Forum Categories › GENERAL VAT DISCUSSIONS › Double Charging of VAT › Reply To: Double Charging of VAT
The point of law you’re looking for isn’t VAT law I’m afraid. The problem isn’t actually that you’ve been charged VAT twice or VAT on top of VAT or paid extra VAT, you’ve been charged 20% VAT on top of the builders supply. The problem is that you’re being overcharged (at least from your point of view) for the supply, and there’s nothing in VAT law that dictates what a supplier can charge for goods. (In most cases: Sch 6, VAT Act 1994 does have certain valuation rules but they don’t apply here, and there are some anti avoidance rules to prevent connected parties undercharging each other)

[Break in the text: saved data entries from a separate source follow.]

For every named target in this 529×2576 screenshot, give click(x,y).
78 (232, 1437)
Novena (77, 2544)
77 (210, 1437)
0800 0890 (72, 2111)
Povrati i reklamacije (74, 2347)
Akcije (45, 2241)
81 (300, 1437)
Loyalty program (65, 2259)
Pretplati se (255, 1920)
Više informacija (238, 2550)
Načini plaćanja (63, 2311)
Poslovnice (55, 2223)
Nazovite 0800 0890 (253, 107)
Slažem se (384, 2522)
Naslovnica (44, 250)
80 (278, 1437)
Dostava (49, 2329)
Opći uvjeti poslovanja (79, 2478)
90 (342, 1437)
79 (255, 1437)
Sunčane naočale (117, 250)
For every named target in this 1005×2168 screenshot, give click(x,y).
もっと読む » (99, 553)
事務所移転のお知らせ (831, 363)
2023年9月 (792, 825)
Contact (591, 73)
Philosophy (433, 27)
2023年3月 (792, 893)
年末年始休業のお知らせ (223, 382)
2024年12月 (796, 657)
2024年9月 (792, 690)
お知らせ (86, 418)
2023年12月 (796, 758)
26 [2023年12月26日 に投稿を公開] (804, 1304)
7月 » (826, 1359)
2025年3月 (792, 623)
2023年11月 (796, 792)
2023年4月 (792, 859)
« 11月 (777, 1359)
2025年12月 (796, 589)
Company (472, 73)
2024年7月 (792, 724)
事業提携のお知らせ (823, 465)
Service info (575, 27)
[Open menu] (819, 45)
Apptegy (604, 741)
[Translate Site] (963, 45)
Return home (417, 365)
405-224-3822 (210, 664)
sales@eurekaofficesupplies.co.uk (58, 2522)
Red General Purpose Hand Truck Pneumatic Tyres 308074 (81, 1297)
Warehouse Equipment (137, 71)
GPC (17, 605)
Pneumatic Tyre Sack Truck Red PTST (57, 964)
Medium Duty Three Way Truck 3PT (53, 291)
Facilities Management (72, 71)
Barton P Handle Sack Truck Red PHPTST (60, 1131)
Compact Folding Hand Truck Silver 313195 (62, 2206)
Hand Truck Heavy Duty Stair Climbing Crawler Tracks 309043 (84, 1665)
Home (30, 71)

So what we’ve got here (for simplicity): Builder buys goods £100 + £20 VAT, he recovers VAT so his cost of goods is £100. He then charges you £120 for the goods, he could just as well have charged you £150 for those goods, or £110, or the £100 that is his cost which is what you wanted/expected. Now all VAT law says is that the value of a supply is whatever is left once VAT is taken off the consideration e.g. if there’s a taxable supply then the value + VAT is the amount you pay (VAT Act 1994, Section 19 (2)). It also says that VAT will be 5% or 20% of the value. So as long as the builder hasn’t charged you more that 20% on whatever he’s got as the value of supply he’s broken no VAT law provisions, because he hasn’t charged VAT twice, he’s charged it once. So what you’re actually arguing over is the value of his supply.
Now whether your point of view is the right point of view will depend on what you agreed on the charging of goods in the contract (the value). If the contract says the builder recharges goods to you at cost, then you need to point the judge to that section of the agreement with the builder and then point him to the net cost of goods, as the builders set the value too high when charging you. If the agreement doesn’t say what you’ll pay for the goods then you may have an argument on unfair contract terms to make, as it’s apparently left it open to him to be able to charge whatever he wants for them.
In the end what you’ve got is the builder has bought goods, he’s then added a profit margin of 20% to them and charged you for them and then added VAT on top of that correctly, what you have to prove is that he has no right to add that profit margin to the goods, and that information will only be found in your contract with the builder.